_Input data_
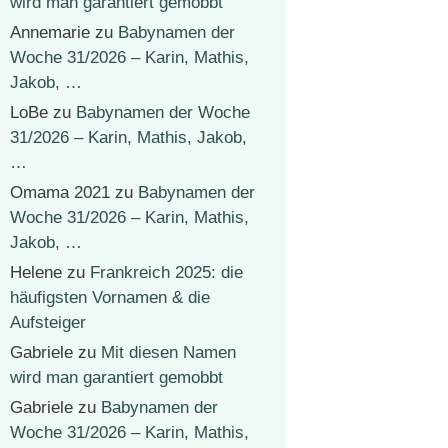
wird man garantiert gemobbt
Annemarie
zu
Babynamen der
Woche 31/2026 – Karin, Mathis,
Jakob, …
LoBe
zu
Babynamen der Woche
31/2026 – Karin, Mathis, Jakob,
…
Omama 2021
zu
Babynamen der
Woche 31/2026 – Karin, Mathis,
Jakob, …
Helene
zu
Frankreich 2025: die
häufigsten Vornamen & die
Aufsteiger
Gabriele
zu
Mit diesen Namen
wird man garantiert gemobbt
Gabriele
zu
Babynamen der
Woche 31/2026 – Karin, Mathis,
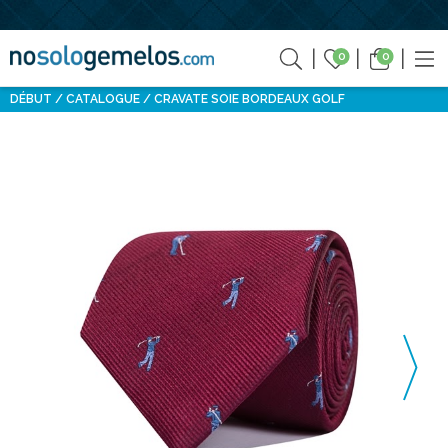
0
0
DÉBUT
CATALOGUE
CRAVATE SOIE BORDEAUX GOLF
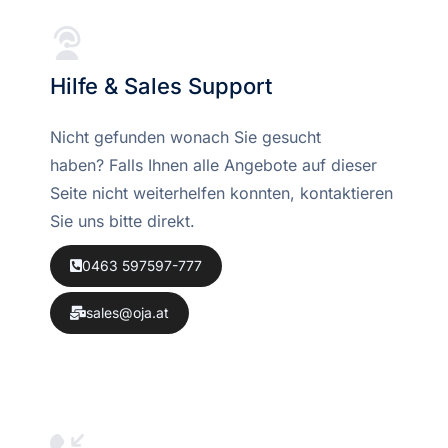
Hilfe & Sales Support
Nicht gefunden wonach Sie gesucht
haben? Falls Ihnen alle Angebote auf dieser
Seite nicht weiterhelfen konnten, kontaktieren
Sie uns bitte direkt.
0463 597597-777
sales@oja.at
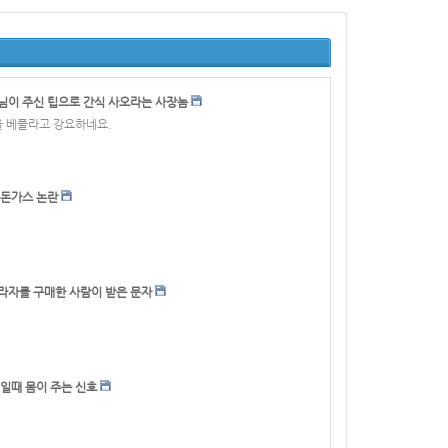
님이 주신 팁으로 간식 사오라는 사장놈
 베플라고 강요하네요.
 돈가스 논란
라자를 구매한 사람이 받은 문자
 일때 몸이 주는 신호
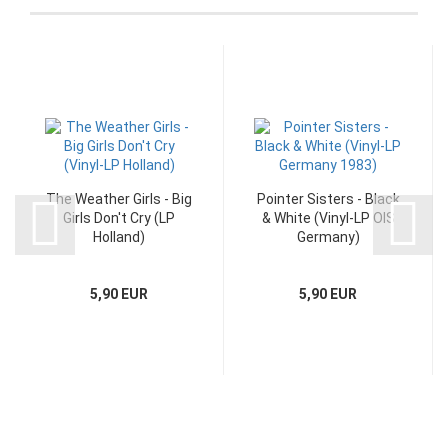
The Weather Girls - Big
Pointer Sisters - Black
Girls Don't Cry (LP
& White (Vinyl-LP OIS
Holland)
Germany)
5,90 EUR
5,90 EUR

* * *

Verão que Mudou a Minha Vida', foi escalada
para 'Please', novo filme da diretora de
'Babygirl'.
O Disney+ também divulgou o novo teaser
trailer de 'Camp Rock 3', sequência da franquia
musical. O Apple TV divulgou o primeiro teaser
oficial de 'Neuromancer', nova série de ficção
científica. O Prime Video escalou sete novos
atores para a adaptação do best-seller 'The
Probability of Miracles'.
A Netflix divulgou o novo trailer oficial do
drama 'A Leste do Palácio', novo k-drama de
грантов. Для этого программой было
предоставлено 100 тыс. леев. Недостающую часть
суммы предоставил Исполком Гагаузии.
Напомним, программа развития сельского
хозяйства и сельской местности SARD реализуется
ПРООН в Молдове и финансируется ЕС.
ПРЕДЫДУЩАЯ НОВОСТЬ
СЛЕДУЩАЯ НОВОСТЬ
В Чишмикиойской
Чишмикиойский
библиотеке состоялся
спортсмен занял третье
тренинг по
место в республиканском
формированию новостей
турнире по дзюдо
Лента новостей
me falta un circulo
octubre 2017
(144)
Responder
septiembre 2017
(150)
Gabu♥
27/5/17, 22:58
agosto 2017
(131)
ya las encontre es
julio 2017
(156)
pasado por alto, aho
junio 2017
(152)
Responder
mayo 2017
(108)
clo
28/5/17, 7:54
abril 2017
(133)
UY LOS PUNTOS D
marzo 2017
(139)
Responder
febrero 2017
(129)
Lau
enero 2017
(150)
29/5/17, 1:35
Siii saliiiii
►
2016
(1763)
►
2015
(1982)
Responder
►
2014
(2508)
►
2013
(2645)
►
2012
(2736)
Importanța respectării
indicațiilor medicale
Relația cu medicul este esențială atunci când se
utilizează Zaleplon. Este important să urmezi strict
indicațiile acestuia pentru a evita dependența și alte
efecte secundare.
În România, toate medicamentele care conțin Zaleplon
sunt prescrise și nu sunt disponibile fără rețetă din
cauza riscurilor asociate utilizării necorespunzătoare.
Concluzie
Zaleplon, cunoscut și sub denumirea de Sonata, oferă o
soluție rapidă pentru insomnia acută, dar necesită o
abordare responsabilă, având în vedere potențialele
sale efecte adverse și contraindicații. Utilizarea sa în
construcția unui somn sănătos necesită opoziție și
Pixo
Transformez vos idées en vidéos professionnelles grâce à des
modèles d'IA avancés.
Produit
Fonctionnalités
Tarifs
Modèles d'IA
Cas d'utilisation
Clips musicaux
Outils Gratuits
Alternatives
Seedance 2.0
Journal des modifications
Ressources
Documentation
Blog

_What you have to do_
Search the entries for "necesită" and show every line that has it.

_Output of the exercise_
soluție rapidă pentru insomnia acută, dar necesită o
construcția unui somn sănătos necesită opoziție și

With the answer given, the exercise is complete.